Day Two at the Anti-Filariasis/Anti-Malaria combined Units in Werahara, this time here for a presentation on malaria. Given that it’s a disease still killing 400,000 people worldwide each year, malaria is something we hardly think about in New Zealand. When was the last time I got worried about being bitten by a mosquito?
I knew a few basics going in, but there were a lot of details to sink my teeth into. Malaria is caused not by one but by five different species of Plasmodium parasites, which primarily attack the red blood cells. The life cycle, drug resistance and treatment protocol, and disease prognosis varies between each species.
Another success story, Sri Lanka was certified as having successfully eliminated malaria in 2016 as the fruits of an enormous healthcare campaign. This result had been hard-fought. Sri Lanka began its eradication programme in 1958, and in 1963 only 17 new cases were reported in the country. But the country dropped its gloves, thinking the battle was already over, and just six years later faced a 500,000-case epidemic that swept the nation. Edit: I’m currently reviewing these posts during the COVID-19 international outbreak, as discussions about how long to maintain lockdowns now that new cases of COVID-19 have begun to drop. continue to be debated overseas. This cautionary lesson stays on my mind. The road back towards elimination was a long and difficult one, and I was struck by the fact hat it had been achieved despite the three decade-long year civil war that shook the country from 1983 to 2009. I asked how it could even be possible to continue a public health battle while locked in civil war. The professor at the unit explained to me that pockets of disease were found amongst soldiers in the far north where fighting concentrated, and dangerous, life-threatening work was carried out to transport treatments up past military lines for distribution as widely as possible. I couldn’t imagine doing such a job.
Now, the control of malaria is dependent on remembering these lessons and ensuring doctors still consider malaria as a diagnosis, as now that cases are only ever imported from overseas it is understandably low on the list when considering differential diagnoses. Malaria is easily misdiagnosed as dengue or another illness, and often presents with very general symptoms like fevers, headaches, muscle aches, and diarrhoea. All this combines to produce a vulnerability to its re-introduction, that threatens to build into a wave of cases going undetected until the epidemic is well underway. Caution was very apparent behind the well-deserved pride in the Unit’s success. Malaria was dormant for now, but if these lessons were ever forgotten, there was no guarantee about the future.

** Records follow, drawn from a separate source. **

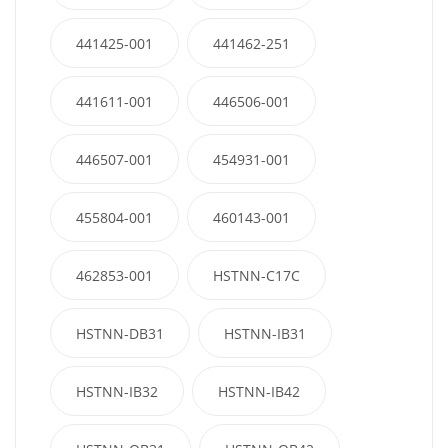
441425-001
441462-251
441611-001
446506-001
446507-001
454931-001
455804-001
460143-001
462853-001
HSTNN-C17C
HSTNN-DB31
HSTNN-IB31
HSTNN-IB32
HSTNN-IB42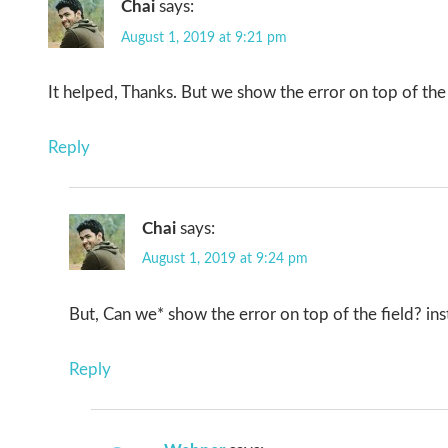
Chai
says:
August 1, 2019 at 9:21 pm
It helped, Thanks. But we show the error on top of the 
Reply
Chai
says:
August 1, 2019 at 9:24 pm
But, Can we* show the error on top of the field? ins
Reply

After thanking the wonderful staff at the Werahara clinics, I made my way back to the University of Sri Jayawardenapura to hit the books for my surgical placement next week. I’ve never seen so many people actually reading textbooks instead of pretending to. I found my favourite part of the library – beanbags to sleep on – but soon gave up trying to blend in and went back to the swot. I caught up with my friend Kasun again, who invited me to visit his village home on the upcoming long weekend. I’ve been trying kottu from a few places, a local staple of chopped up meat, eggs, and spices, and he taught me how to eat with my hands. My immediate instinct was to dive in with both hands outstretched like a tiger pouncing. Don’t do this! I have the swing of it now – right hand only, curl the fingers tightly, and spring-load the top of your tucked in thumb with a bolus of food to push into your mouth. It’s surprisingly intuitive once you get going. Unfortunately, I had successfully managed to feed myself spice beyond my dismal tolerance levels. These are tears of joy, I swear.
I’ve started to notice that there’s a number of heightened security measures around me. The supermarket doesn’t let me bring my bag in, and neither does the library. I’m not sure if these are related to the tragic church bombings that happened in 2019, or overhangs from the civil war. My friend told me how people danced in the street when the fighting finally ended in 2009 – for many young people, that was the first time they had seen peace in their lifetime. It’s very easy as a short-term tourist to lose track of the fact there was ever a war here at all, let alone one that lasted 26 years. I found out that during the war there had been bombings in downtown Colombo, and at the airport I’d flown into as well. I have a lot of questions about how such a protracted, bloody war impacts people here today from both medical and personal perspectives, but I don’t know that it’s really my place to ask all of them. Some things are still understandably sensitive, and as an outsider here for only a month I can’t begin to scratch the surface in any reasonably respectful and informed way. I think it’s safe to say that a large amount of the population will be suffering from a degree of PTSD and other psychological impacts, and the effects on the healthcare system as a whole must have been immense and surely will still face some impacts today. With only a month here, I know I’m missing a lot of context behind what I see.